**What this task involves:** Repeat each entry verbatim.

--- Task data ---

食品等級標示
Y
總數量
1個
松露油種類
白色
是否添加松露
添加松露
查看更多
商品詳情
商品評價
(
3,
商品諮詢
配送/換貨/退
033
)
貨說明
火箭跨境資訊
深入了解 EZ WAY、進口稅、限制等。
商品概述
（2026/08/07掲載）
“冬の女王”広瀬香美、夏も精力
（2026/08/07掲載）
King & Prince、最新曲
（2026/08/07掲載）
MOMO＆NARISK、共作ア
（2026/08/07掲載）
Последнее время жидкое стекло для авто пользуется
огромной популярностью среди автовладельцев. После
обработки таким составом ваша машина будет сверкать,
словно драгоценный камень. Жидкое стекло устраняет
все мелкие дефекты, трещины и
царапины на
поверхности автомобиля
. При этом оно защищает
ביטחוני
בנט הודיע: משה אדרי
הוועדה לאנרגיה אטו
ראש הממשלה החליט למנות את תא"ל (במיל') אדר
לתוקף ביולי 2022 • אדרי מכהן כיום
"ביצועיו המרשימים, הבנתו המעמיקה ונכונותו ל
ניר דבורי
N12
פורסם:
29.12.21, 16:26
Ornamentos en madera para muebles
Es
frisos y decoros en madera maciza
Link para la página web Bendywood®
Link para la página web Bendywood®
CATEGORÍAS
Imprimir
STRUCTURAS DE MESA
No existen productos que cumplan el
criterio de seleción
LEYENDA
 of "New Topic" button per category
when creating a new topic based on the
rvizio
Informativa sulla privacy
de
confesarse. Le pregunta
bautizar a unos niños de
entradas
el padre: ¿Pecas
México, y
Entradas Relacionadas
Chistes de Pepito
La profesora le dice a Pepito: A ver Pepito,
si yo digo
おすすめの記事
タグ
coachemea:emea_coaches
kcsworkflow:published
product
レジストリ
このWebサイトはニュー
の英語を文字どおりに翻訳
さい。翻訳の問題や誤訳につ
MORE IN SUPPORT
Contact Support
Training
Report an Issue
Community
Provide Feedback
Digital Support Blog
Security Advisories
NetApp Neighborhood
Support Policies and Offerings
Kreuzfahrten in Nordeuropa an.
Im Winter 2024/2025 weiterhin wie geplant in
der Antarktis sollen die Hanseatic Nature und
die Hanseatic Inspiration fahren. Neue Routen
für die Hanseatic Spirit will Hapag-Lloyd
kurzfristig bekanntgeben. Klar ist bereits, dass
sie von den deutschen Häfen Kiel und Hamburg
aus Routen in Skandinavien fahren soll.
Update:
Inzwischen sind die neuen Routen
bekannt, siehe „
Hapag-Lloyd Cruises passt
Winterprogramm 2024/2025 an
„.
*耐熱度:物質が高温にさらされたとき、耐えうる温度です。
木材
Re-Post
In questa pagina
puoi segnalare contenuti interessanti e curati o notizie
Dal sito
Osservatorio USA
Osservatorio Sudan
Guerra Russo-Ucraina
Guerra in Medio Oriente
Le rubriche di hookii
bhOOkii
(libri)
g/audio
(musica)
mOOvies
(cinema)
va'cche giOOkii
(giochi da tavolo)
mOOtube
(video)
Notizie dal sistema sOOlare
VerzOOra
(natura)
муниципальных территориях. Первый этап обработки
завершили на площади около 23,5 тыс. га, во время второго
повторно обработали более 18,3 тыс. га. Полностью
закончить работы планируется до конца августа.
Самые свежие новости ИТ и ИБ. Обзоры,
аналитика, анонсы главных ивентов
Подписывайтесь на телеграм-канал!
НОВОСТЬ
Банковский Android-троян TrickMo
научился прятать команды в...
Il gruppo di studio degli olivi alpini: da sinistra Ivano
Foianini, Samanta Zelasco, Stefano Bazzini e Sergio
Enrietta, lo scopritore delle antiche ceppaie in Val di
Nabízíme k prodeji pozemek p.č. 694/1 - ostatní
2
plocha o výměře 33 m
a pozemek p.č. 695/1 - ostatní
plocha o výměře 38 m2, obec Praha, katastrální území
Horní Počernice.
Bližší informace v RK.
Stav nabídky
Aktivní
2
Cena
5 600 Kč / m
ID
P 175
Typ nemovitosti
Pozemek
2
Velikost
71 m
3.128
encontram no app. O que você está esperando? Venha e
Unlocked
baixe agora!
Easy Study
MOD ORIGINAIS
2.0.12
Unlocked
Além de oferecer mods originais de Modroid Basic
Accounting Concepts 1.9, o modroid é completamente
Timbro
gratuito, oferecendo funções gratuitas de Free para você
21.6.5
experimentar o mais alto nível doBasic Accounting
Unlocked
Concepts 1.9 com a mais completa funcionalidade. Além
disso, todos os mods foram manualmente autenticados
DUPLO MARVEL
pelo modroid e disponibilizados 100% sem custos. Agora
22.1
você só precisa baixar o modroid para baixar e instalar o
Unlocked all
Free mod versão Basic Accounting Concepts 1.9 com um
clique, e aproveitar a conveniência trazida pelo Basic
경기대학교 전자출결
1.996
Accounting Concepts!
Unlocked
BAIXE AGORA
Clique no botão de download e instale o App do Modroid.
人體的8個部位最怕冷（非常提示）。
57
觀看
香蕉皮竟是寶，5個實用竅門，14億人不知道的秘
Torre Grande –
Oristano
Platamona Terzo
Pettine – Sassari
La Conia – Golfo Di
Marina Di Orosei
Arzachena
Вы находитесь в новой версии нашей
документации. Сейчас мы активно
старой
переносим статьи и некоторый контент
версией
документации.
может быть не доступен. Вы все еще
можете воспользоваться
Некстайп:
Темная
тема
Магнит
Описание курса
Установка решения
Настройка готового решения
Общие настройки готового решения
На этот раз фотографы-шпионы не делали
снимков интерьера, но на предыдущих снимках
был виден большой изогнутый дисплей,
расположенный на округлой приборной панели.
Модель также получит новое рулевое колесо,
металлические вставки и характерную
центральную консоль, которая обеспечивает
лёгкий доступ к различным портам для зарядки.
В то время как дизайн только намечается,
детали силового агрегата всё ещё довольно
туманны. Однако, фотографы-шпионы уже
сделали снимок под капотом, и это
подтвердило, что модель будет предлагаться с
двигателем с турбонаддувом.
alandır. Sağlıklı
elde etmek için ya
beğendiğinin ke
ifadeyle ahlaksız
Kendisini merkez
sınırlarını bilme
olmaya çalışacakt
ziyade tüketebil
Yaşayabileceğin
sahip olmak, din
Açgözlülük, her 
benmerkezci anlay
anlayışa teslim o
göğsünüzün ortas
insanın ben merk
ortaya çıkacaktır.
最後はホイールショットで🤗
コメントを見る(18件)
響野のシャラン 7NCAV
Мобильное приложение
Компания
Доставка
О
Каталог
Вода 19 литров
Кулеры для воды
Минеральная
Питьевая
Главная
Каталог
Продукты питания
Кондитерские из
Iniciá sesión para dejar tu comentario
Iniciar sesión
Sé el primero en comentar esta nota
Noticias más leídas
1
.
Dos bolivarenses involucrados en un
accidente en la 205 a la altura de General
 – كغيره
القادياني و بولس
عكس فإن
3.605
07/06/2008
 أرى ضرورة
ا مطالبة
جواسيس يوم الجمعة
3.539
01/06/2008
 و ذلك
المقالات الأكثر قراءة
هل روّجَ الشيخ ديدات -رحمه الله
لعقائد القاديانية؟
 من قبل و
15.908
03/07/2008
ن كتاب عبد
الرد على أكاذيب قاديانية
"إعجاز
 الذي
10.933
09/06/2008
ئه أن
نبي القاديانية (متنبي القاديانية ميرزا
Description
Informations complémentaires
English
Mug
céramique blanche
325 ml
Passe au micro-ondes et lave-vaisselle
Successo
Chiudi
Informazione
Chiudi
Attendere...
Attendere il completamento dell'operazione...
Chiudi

---

**Output below:**
食品等級標示
Y
總數量
1個
松露油種類
白色
是否添加松露
添加松露
查看更多
商品詳情
商品評價
(
3,
商品諮詢
配送/換貨/退
033
)
貨說明
火箭跨境資訊
深入了解 EZ WAY、進口稅、限制等。
商品概述
（2026/08/07掲載）
“冬の女王”広瀬香美、夏も精力
（2026/08/07掲載）
King & Prince、最新曲
（2026/08/07掲載）
MOMO＆NARISK、共作ア
（2026/08/07掲載）
Последнее время жидкое стекло для авто пользуется
огромной популярностью среди автовладельцев. После
обработки таким составом ваша машина будет сверкать,
словно драгоценный камень. Жидкое стекло устраняет
все мелкие дефекты, трещины и
царапины на
поверхности автомобиля
. При этом оно защищает
ביטחוני
בנט הודיע: משה אדרי
הוועדה לאנרגיה אטו
ראש הממשלה החליט למנות את תא"ל (במיל') אדר
לתוקף ביולי 2022 • אדרי מכהן כיום
"ביצועיו המרשימים, הבנתו המעמיקה ונכונותו ל
ניר דבורי
N12
פורסם:
29.12.21, 16:26
Ornamentos en madera para muebles
Es
frisos y decoros en madera maciza
Link para la página web Bendywood®
Link para la página web Bendywood®
CATEGORÍAS
Imprimir
STRUCTURAS DE MESA
No existen productos que cumplan el
criterio de seleción
LEYENDA
 of "New Topic" button per category
when creating a new topic based on the
rvizio
Informativa sulla privacy
de
confesarse. Le pregunta
bautizar a unos niños de
entradas
el padre: ¿Pecas
México, y
Entradas Relacionadas
Chistes de Pepito
La profesora le dice a Pepito: A ver Pepito,
si yo digo
おすすめの記事
タグ
coachemea:emea_coaches
kcsworkflow:published
product
レジストリ
このWebサイトはニュー
の英語を文字どおりに翻訳
さい。翻訳の問題や誤訳につ
MORE IN SUPPORT
Contact Support
Training
Report an Issue
Community
Provide Feedback
Digital Support Blog
Security Advisories
NetApp Neighborhood
Support Policies and Offerings
Kreuzfahrten in Nordeuropa an.
Im Winter 2024/2025 weiterhin wie geplant in
der Antarktis sollen die Hanseatic Nature und
die Hanseatic Inspiration fahren. Neue Routen
für die Hanseatic Spirit will Hapag-Lloyd
kurzfristig bekanntgeben. Klar ist bereits, dass
sie von den deutschen Häfen Kiel und Hamburg
aus Routen in Skandinavien fahren soll.
Update:
Inzwischen sind die neuen Routen
bekannt, siehe „
Hapag-Lloyd Cruises passt
Winterprogramm 2024/2025 an
„.
*耐熱度:物質が高温にさらされたとき、耐えうる温度です。
木材
Re-Post
In questa pagina
puoi segnalare contenuti interessanti e curati o notizie
Dal sito
Osservatorio USA
Osservatorio Sudan
Guerra Russo-Ucraina
Guerra in Medio Oriente
Le rubriche di hookii
bhOOkii
(libri)
g/audio
(musica)
mOOvies
(cinema)
va'cche giOOkii
(giochi da tavolo)
mOOtube
(video)
Notizie dal sistema sOOlare
VerzOOra
(natura)
муниципальных территориях. Первый этап обработки
завершили на площади около 23,5 тыс. га, во время второго
повторно обработали более 18,3 тыс. га. Полностью
закончить работы планируется до конца августа.
Самые свежие новости ИТ и ИБ. Обзоры,
аналитика, анонсы главных ивентов
Подписывайтесь на телеграм-канал!
НОВОСТЬ
Банковский Android-троян TrickMo
научился прятать команды в...
Il gruppo di studio degli olivi alpini: da sinistra Ivano
Foianini, Samanta Zelasco, Stefano Bazzini e Sergio
Enrietta, lo scopritore delle antiche ceppaie in Val di
Nabízíme k prodeji pozemek p.č. 694/1 - ostatní
2
plocha o výměře 33 m
a pozemek p.č. 695/1 - ostatní
plocha o výměře 38 m2, obec Praha, katastrální území
Horní Počernice.
Bližší informace v RK.
Stav nabídky
Aktivní
2
Cena
5 600 Kč / m
ID
P 175
Typ nemovitosti
Pozemek
2
Velikost
71 m
3.128
encontram no app. O que você está esperando? Venha e
Unlocked
baixe agora!
Easy Study
MOD ORIGINAIS
2.0.12
Unlocked
Além de oferecer mods originais de Modroid Basic
Accounting Concepts 1.9, o modroid é completamente
Timbro
gratuito, oferecendo funções gratuitas de Free para você
21.6.5
experimentar o mais alto nível doBasic Accounting
Unlocked
Concepts 1.9 com a mais completa funcionalidade. Além
disso, todos os mods foram manualmente autenticados
DUPLO MARVEL
pelo modroid e disponibilizados 100% sem custos. Agora
22.1
você só precisa baixar o modroid para baixar e instalar o
Unlocked all
Free mod versão Basic Accounting Concepts 1.9 com um
clique, e aproveitar a conveniência trazida pelo Basic
경기대학교 전자출결
1.996
Accounting Concepts!
Unlocked
BAIXE AGORA
Clique no botão de download e instale o App do Modroid.
人體的8個部位最怕冷（非常提示）。
57
觀看
香蕉皮竟是寶，5個實用竅門，14億人不知道的秘
Torre Grande –
Oristano
Platamona Terzo
Pettine – Sassari
La Conia – Golfo Di
Marina Di Orosei
Arzachena
Вы находитесь в новой версии нашей
документации. Сейчас мы активно
старой
переносим статьи и некоторый контент
версией
документации.
может быть не доступен. Вы все еще
можете воспользоваться
Некстайп:
Темная
тема
Магнит
Описание курса
Установка решения
Настройка готового решения
Общие настройки готового решения
На этот раз фотографы-шпионы не делали
снимков интерьера, но на предыдущих снимках
был виден большой изогнутый дисплей,
расположенный на округлой приборной панели.
Модель также получит новое рулевое колесо,
металлические вставки и характерную
центральную консоль, которая обеспечивает
лёгкий доступ к различным портам для зарядки.
В то время как дизайн только намечается,
детали силового агрегата всё ещё довольно
туманны. Однако, фотографы-шпионы уже
сделали снимок под капотом, и это
подтвердило, что модель будет предлагаться с
двигателем с турбонаддувом.
alandır. Sağlıklı
elde etmek için ya
beğendiğinin ke
ifadeyle ahlaksız
Kendisini merkez
sınırlarını bilme
olmaya çalışacakt
ziyade tüketebil
Yaşayabileceğin
sahip olmak, din
Açgözlülük, her 
benmerkezci anlay
anlayışa teslim o
göğsünüzün ortas
insanın ben merk
ortaya çıkacaktır.
最後はホイールショットで🤗
コメントを見る(18件)
響野のシャラン 7NCAV
Мобильное приложение
Компания
Доставка
О
Каталог
Вода 19 литров
Кулеры для воды
Минеральная
Питьевая
Главная
Каталог
Продукты питания
Кондитерские из
Iniciá sesión para dejar tu comentario
Iniciar sesión
Sé el primero en comentar esta nota
Noticias más leídas
1
.
Dos bolivarenses involucrados en un
accidente en la 205 a la altura de General
 – كغيره
القادياني و بولس
عكس فإن
3.605
07/06/2008
 أرى ضرورة
ا مطالبة
جواسيس يوم الجمعة
3.539
01/06/2008
 و ذلك
المقالات الأكثر قراءة
هل روّجَ الشيخ ديدات -رحمه الله
لعقائد القاديانية؟
 من قبل و
15.908
03/07/2008
ن كتاب عبد
الرد على أكاذيب قاديانية
"إعجاز
 الذي
10.933
09/06/2008
ئه أن
نبي القاديانية (متنبي القاديانية ميرزا
Description
Informations complémentaires
English
Mug
céramique blanche
325 ml
Passe au micro-ondes et lave-vaisselle
Successo
Chiudi
Informazione
Chiudi
Attendere...
Attendere il completamento dell'operazione...
Chiudi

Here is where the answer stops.